Background—The vascular smooth muscle cell (VSMC) is the central cell component involved in the fibroproliferative response in atherogenesis. As the lesion advances, VSMCs migrate from the media into the subendothelial space, thereby forming fibrous plaque lesions. Platelet-derived growth factor (PDGF) has been known to be a potent chemoattractant and mitogen for SMCs, but the pathophysiological role of the 2 PDGF receptors, receptor-α (PDGFR-α) and receptor-β (PDGFR-β) in atherogenesis is poorly understood. To clarify this problem, we prepared antagonistic rat monoclonal antibodies, APA5 and APB5, against murine PDGFR-α and PDGFR-β, respectively.
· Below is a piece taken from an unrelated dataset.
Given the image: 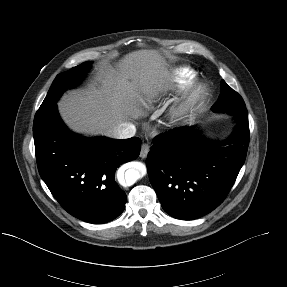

Methods and Results—Apolipoprotein E–deficient mice were fed a high-fat diet containing 0.3% cholesterol from 6 weeks of age and subjected to injection with 1 mg/d IP of either antibody from 12 to 18 weeks every other day. In the mice injected with APB5, the aortic atherosclerotic lesion size and the number of intimal VSMCs were reduced by 67% and 80%, respectively, compared with the control mice injected with irrelevant rat IgG. In contrast, the mice that received APA5 showed only minimal reduction of lesion size, and a large number of VSMCs were observed in the intima. In the intima of advanced lesions, APB5 immunolabeled VSMCs, whereas APA5 could detect VSMCs mainly in the media.

Conclusions—These results indicate that PDGFR-β plays a significant role in formation of fibrous atherosclerotic lesions and that regulation of the signal transduction through PDGFR-β could affect atherogenesis in mice.